*Your goal:* What is the number of lines in the entries that contain the word "éligibilité"? Answer with that figure alone.
Given records Start Marker
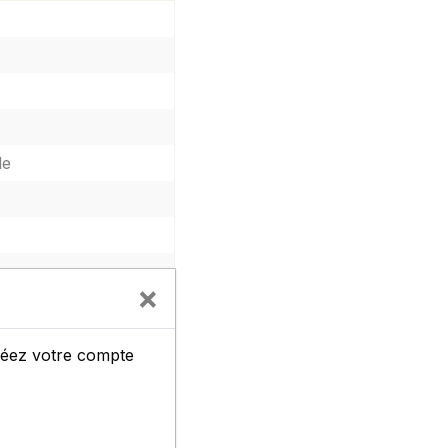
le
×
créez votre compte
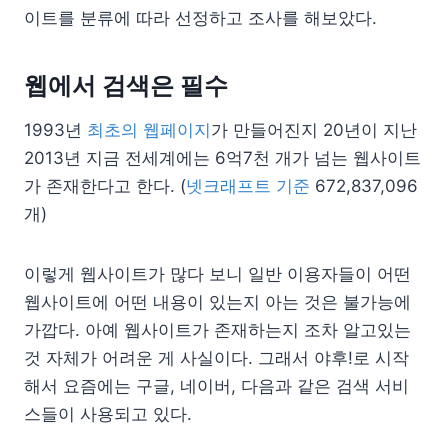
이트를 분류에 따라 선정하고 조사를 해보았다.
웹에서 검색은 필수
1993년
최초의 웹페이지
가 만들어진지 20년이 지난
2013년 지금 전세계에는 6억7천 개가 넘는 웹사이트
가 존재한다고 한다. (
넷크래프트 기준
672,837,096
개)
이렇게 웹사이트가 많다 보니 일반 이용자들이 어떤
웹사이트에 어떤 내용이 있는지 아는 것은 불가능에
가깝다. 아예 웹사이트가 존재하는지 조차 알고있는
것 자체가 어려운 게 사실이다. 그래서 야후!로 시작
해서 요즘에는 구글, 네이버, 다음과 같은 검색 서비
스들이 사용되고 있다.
Given records End Marker
Given records Start Marker
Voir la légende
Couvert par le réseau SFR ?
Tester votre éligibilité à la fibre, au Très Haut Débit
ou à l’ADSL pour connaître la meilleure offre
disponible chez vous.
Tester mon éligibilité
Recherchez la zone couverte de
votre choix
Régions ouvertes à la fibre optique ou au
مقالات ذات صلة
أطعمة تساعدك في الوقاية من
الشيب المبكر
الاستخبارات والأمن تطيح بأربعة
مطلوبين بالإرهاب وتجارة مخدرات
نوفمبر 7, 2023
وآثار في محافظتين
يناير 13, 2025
Given records End Marker
*Written answer:* 2